─── RECORDS SHOWN ───
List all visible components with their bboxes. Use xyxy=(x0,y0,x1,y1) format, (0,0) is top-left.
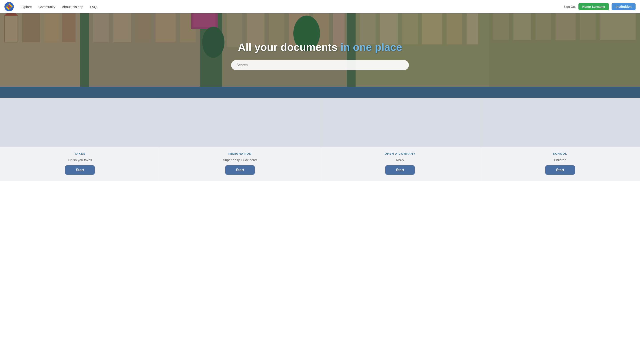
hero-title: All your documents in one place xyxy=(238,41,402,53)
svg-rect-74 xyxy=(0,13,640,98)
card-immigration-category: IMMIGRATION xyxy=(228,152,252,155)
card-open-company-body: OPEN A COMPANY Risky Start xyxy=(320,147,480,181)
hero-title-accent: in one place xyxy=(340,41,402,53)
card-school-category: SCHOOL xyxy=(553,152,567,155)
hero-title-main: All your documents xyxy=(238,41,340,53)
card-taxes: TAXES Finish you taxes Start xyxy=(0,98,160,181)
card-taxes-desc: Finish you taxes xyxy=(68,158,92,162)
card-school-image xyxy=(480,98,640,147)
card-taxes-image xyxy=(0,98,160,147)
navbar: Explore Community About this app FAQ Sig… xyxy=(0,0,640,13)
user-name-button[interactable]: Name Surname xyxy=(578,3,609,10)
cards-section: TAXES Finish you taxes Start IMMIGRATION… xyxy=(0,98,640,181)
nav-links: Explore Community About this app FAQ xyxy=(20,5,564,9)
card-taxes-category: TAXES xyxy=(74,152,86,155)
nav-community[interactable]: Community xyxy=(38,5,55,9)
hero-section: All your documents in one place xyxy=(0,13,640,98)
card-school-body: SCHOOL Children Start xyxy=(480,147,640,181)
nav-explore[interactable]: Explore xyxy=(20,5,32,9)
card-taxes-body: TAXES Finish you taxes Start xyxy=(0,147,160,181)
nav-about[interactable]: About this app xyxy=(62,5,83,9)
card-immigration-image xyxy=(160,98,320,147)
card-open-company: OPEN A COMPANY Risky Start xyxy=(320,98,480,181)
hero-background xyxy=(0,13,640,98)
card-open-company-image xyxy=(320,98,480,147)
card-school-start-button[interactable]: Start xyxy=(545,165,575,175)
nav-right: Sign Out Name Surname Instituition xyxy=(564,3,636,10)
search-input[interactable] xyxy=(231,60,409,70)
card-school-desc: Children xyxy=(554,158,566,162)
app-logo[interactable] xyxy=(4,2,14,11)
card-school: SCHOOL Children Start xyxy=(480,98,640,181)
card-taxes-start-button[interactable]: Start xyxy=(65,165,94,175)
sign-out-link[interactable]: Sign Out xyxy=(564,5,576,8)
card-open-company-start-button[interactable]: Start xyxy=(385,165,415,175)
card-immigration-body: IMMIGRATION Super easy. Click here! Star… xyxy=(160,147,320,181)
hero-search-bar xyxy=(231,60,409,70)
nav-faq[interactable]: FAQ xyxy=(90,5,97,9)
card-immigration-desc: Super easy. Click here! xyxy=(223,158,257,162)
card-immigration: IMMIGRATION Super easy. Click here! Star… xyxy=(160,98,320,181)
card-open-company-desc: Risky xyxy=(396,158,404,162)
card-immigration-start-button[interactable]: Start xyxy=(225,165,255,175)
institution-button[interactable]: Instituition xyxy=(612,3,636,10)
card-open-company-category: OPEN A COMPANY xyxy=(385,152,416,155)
───
__YOUR OBJECTIVE__
Print every line of the listing exactly, please, and leave the images out.

__ANSWER__
List all visible components with their bboxes. Use xyxy=(x0,y0,x1,y1) format, (0,0) is top-left.
hero-title: All your documents in one place xyxy=(238,41,402,53)
svg-rect-74 xyxy=(0,13,640,98)
card-immigration-category: IMMIGRATION xyxy=(228,152,252,155)
card-open-company-body: OPEN A COMPANY Risky Start xyxy=(320,147,480,181)
hero-title-accent: in one place xyxy=(340,41,402,53)
card-school-category: SCHOOL xyxy=(553,152,567,155)
hero-title-main: All your documents xyxy=(238,41,340,53)
card-taxes: TAXES Finish you taxes Start xyxy=(0,98,160,181)
card-taxes-desc: Finish you taxes xyxy=(68,158,92,162)
card-school-image xyxy=(480,98,640,147)
card-taxes-image xyxy=(0,98,160,147)
navbar: Explore Community About this app FAQ Sig… xyxy=(0,0,640,13)
user-name-button[interactable]: Name Surname xyxy=(578,3,609,10)
cards-section: TAXES Finish you taxes Start IMMIGRATION… xyxy=(0,98,640,181)
nav-links: Explore Community About this app FAQ xyxy=(20,5,564,9)
card-taxes-category: TAXES xyxy=(74,152,86,155)
nav-community[interactable]: Community xyxy=(38,5,55,9)
hero-section: All your documents in one place xyxy=(0,13,640,98)
card-school-body: SCHOOL Children Start xyxy=(480,147,640,181)
nav-explore[interactable]: Explore xyxy=(20,5,32,9)
card-taxes-body: TAXES Finish you taxes Start xyxy=(0,147,160,181)
nav-about[interactable]: About this app xyxy=(62,5,83,9)
card-immigration-image xyxy=(160,98,320,147)
card-open-company: OPEN A COMPANY Risky Start xyxy=(320,98,480,181)
hero-background xyxy=(0,13,640,98)
card-open-company-image xyxy=(320,98,480,147)
card-school-start-button[interactable]: Start xyxy=(545,165,575,175)
nav-right: Sign Out Name Surname Instituition xyxy=(564,3,636,10)
search-input[interactable] xyxy=(231,60,409,70)
card-school-desc: Children xyxy=(554,158,566,162)
app-logo[interactable] xyxy=(4,2,14,11)
card-school: SCHOOL Children Start xyxy=(480,98,640,181)
card-taxes-start-button[interactable]: Start xyxy=(65,165,94,175)
sign-out-link[interactable]: Sign Out xyxy=(564,5,576,8)
card-open-company-start-button[interactable]: Start xyxy=(385,165,415,175)
card-immigration-body: IMMIGRATION Super easy. Click here! Star… xyxy=(160,147,320,181)
hero-search-bar xyxy=(231,60,409,70)
nav-faq[interactable]: FAQ xyxy=(90,5,97,9)
card-immigration-desc: Super easy. Click here! xyxy=(223,158,257,162)
card-immigration: IMMIGRATION Super easy. Click here! Star… xyxy=(160,98,320,181)
card-open-company-desc: Risky xyxy=(396,158,404,162)
card-immigration-start-button[interactable]: Start xyxy=(225,165,255,175)
institution-button[interactable]: Instituition xyxy=(612,3,636,10)
card-open-company-category: OPEN A COMPANY xyxy=(385,152,416,155)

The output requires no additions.